A sessão do Supremo Tribunal Federal (STF), que julga a legalidade da demarcação contínua da reserva Raposa Serra do Sol, em Roraima, foi suspensa no início da noite de hoje pelo presidente do STF, Gilmar Mendes. O placar de oito votos sinaliza para uma decisão pela demarcação contínua da reserva indígena.

Agência Estado |

Já deram voto favorável à demarcação contínua os ministros Carlos Ayres Brito (relator), Menezes Direito, Cármen Lúcia, Ricardo Lewandowski, Eros Grau, Joaquim Barbosa, Cezar Peluso e Ellen Gracie. O placar até agora apenas sinaliza uma decisão favorável à demarcação.

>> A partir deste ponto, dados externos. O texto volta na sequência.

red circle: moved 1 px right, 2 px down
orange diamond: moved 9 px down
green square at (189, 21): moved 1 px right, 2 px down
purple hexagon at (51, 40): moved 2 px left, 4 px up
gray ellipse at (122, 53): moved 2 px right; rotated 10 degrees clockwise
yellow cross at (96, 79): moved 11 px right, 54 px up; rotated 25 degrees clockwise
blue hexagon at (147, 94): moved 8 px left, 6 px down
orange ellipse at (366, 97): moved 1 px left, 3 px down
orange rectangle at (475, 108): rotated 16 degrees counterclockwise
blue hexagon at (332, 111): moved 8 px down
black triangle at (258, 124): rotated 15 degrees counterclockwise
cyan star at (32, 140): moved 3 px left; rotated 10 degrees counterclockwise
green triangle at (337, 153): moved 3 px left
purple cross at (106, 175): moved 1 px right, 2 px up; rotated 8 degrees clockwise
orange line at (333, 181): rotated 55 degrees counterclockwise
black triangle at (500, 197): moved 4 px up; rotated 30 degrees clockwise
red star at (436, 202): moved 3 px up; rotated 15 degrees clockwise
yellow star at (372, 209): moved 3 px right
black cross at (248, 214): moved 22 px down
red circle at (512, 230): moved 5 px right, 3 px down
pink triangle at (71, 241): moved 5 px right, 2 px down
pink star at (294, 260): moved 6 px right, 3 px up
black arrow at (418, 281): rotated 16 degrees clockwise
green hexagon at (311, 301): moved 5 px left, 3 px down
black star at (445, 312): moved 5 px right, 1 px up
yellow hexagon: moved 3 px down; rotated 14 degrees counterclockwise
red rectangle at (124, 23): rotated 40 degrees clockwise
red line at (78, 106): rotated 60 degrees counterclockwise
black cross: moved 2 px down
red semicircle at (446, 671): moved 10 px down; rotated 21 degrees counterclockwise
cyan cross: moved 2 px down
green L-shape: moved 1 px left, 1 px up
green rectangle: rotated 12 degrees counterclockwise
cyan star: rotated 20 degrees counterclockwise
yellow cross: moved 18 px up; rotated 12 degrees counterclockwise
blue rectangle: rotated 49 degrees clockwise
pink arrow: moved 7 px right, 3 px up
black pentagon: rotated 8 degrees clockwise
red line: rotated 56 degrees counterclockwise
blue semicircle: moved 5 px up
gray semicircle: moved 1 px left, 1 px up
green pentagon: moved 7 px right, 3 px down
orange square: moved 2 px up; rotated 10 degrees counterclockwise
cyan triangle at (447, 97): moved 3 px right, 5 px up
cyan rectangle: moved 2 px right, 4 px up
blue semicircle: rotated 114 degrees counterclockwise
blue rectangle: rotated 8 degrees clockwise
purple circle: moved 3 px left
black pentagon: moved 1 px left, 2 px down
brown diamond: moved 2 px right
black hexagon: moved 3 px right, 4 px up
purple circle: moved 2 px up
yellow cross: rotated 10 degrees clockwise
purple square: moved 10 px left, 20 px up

Embora oito ministros já tenham dado voto favorável à demarcação contínua, poderá haver mudança na posição dos ministros até o final do julgamento. Por isso, considera-se que o julgamento só será encerrado quando todos os 11 ministros se pronunciarem e o resultado for proclamado pelo presidente do STF. Além disso, a decisão só terá efeito legal após a publicação do acórdão no Diário de Justiça.

Com a maioria garantida, o ministro Ayres Brito propôs que Gilmar Mendes proclamasse o resultado sem que tivessem votado os ministros Marco Aurélio Mello, Celso de Mello e o próprio presidente do STF. Bastante irritado, Marco Aurélio Mello reagiu: "Isso aqui é ou não um colegiado?".

Ayres Brito insistiu que a maioria estava formada, o que seria suficiente para que o resultado fosse proclamado. "Em 30 anos de colegiado, estou aprendendo com o senhor", ironizou o ministro, deixando claro que o pedido de vista é um prerrogativa de qualquer um dos ministros do Supremo.

Segundo fonte do Supremo, se a proposta de Ayres Brito fosse aceita, o pedido de vista passaria a ser prerrogativa dos ministros mais novos. Assim, explicou a fonte, nenhum decano mais poderá pedir vista. O julgamento será retomado quando Marco Aurélio comunicar à presidência que está apto a dar o voto.